Wingspan’s designer, Elizabeth Hargrave, says that she wanted to create a game inspired by nature and that breaks away from the typical tabletop theme. The bird cards in the game have gorgeous and accurate illustrations. You will learn details about their diet, habitat, and, as the name implies, their wingspan.
The game comes with a case to store and display the cards while you are playing, which is a nice touch. You also get a bird feeder themed dice tower, which adds to the aesthetic.
You can choose from two different scoring styles. One option is more competitive, so it’s an excellent way to add an extra level of the challenge once you’ve mastered playing it.
The game works for 2 – 5 players and takes about an hour to play. Included in the box, there is also a single-player version – the Automa – which makes this science board game playable solo. It’s suitable for kids aged 10 and up.
If you fall in love with this game, you’ll be pleased to learn that Stonemaier Games already has one expansion that adds European birds, and there is an Oceania Expansion on the way as well.
Best Engine Building Game – Terraforming Mars
Terraforming Mars takes you to the year 2400. You are competing with the other players to terraform as much of Mars as possible. However, doing so is not simple. You have to find ways to raise the temperature, add water, and grow plants to turn Mars into a habitable planet.
Terraforming Mars is an engine-building game. That means you can’t just take the actions that earn you points. You have to build up systems to grow your resources before you can take game-winning steps. Terraforming Mars goes about this in interesting and thought-provoking ways.
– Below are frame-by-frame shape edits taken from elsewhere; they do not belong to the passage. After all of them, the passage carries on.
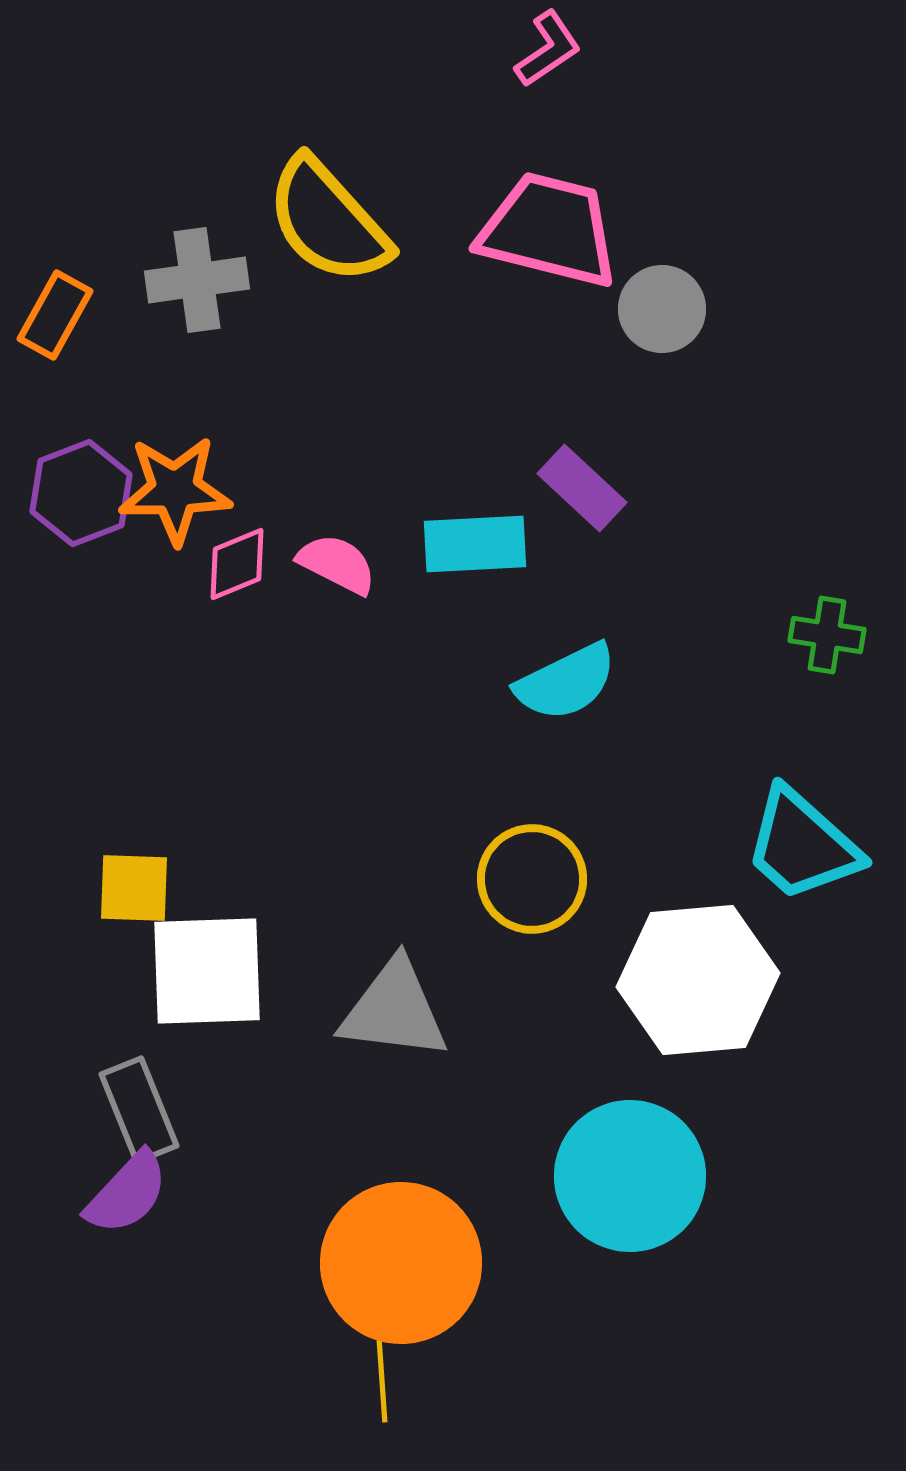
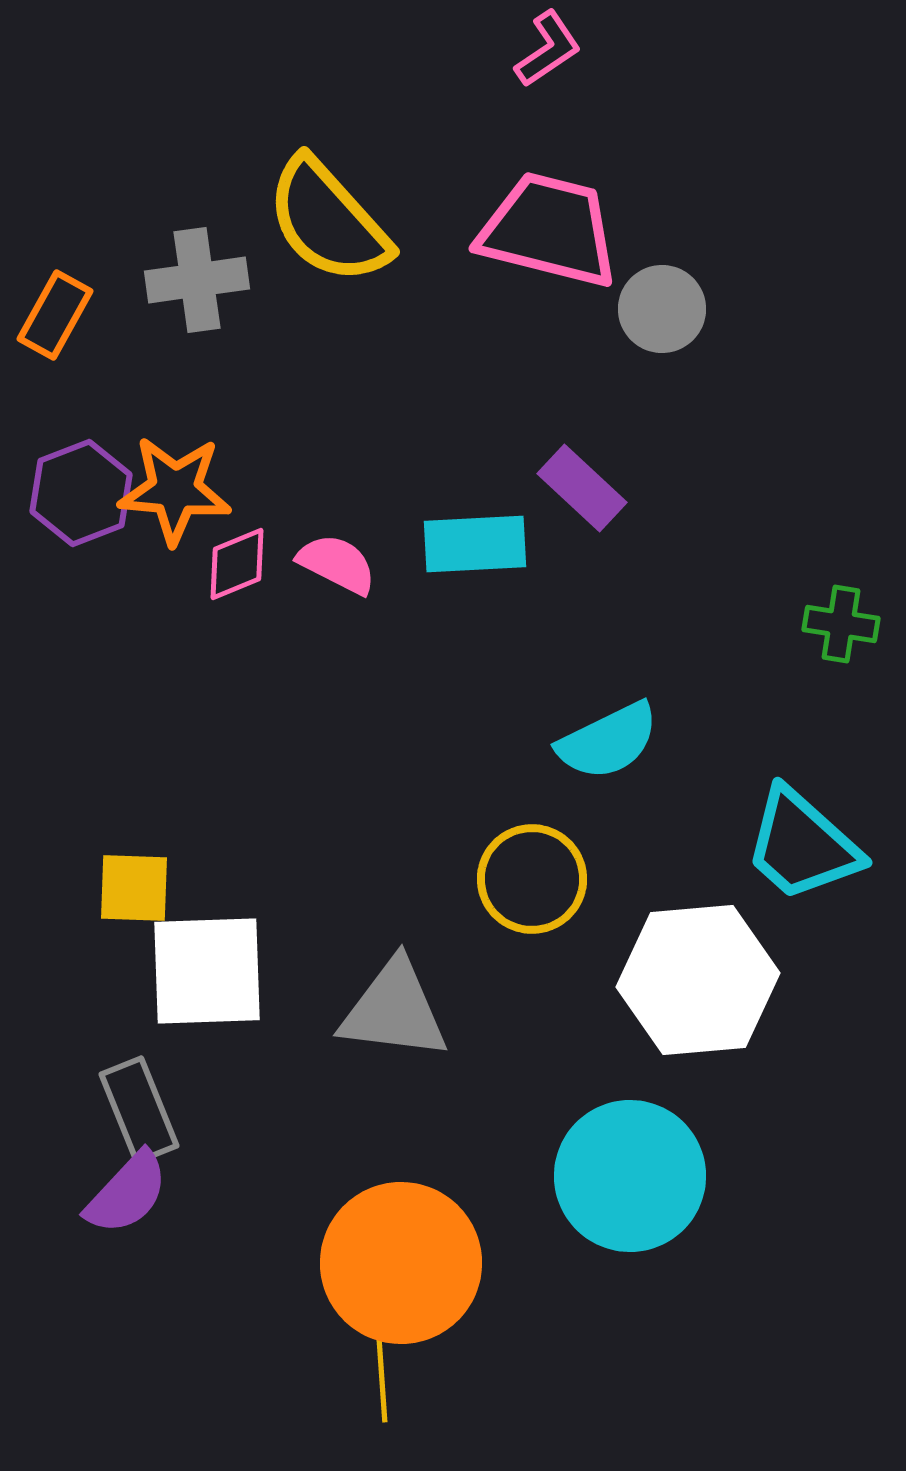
orange star: rotated 6 degrees clockwise
green cross: moved 14 px right, 11 px up
cyan semicircle: moved 42 px right, 59 px down
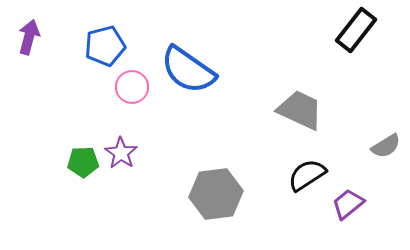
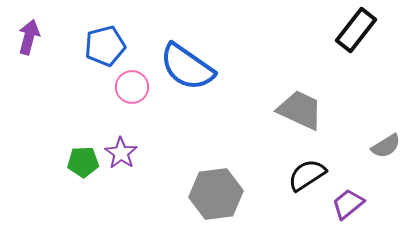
blue semicircle: moved 1 px left, 3 px up
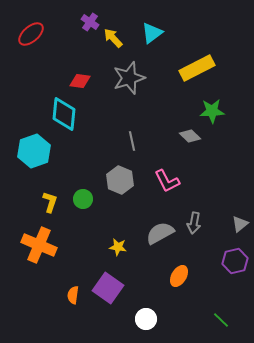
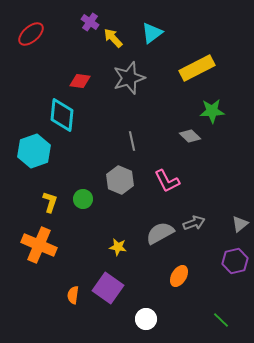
cyan diamond: moved 2 px left, 1 px down
gray arrow: rotated 120 degrees counterclockwise
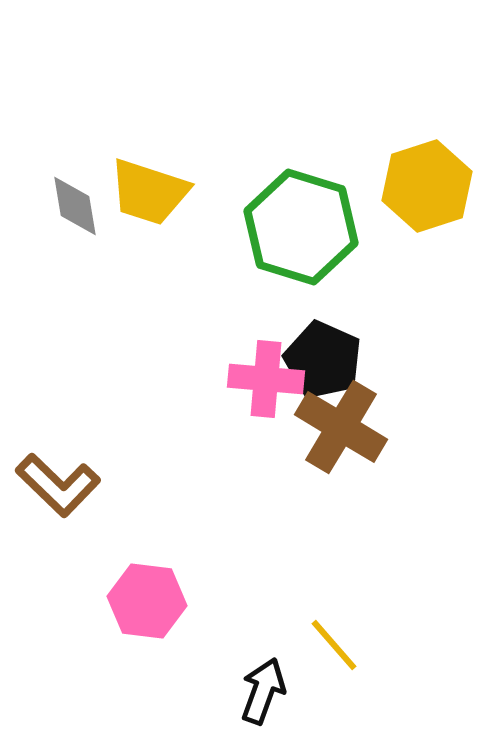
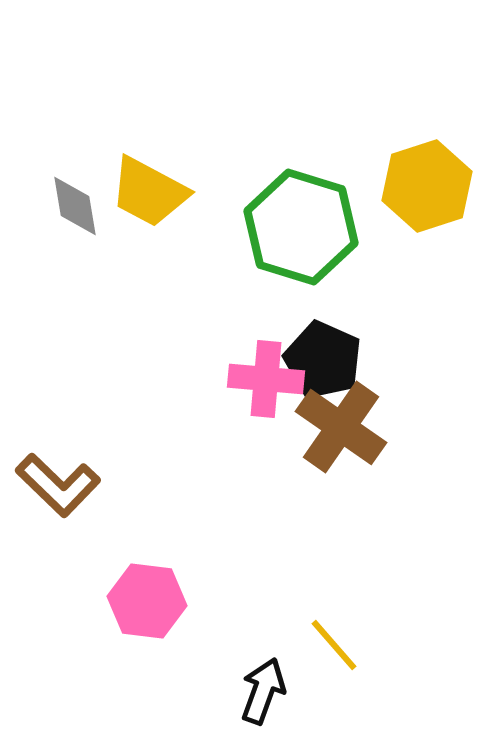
yellow trapezoid: rotated 10 degrees clockwise
brown cross: rotated 4 degrees clockwise
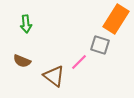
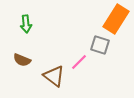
brown semicircle: moved 1 px up
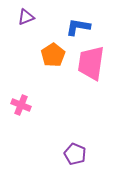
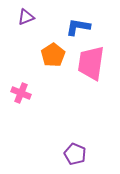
pink cross: moved 12 px up
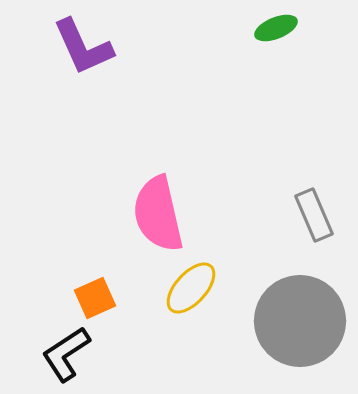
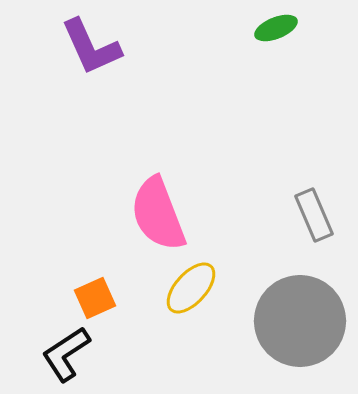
purple L-shape: moved 8 px right
pink semicircle: rotated 8 degrees counterclockwise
By its nature, Terraforming Mars is not a quick game. It takes around 2 hours of play to turn Mars into a place you might want to live. So it’s not a good choice for younger children. Older kids and adults will get a lot out of playing this game, though. The recommendation is for kids ages 14+
The game has been so popular that four different expansion sets go with it, which means this board game has the potential for many replays.
The only negative about this product is that some of the box items feel a little flimsy. It’s the only negative on another wise enjoyable and thought-provoking science board game.
Best Budget Option – Life on Earth Memory Game
Memory games are one of my favorite types of kids’ board games. The Life on Earth Memory Game is a simple game. It’s just a classic card turning game, where you hunt for pairs of matching cards.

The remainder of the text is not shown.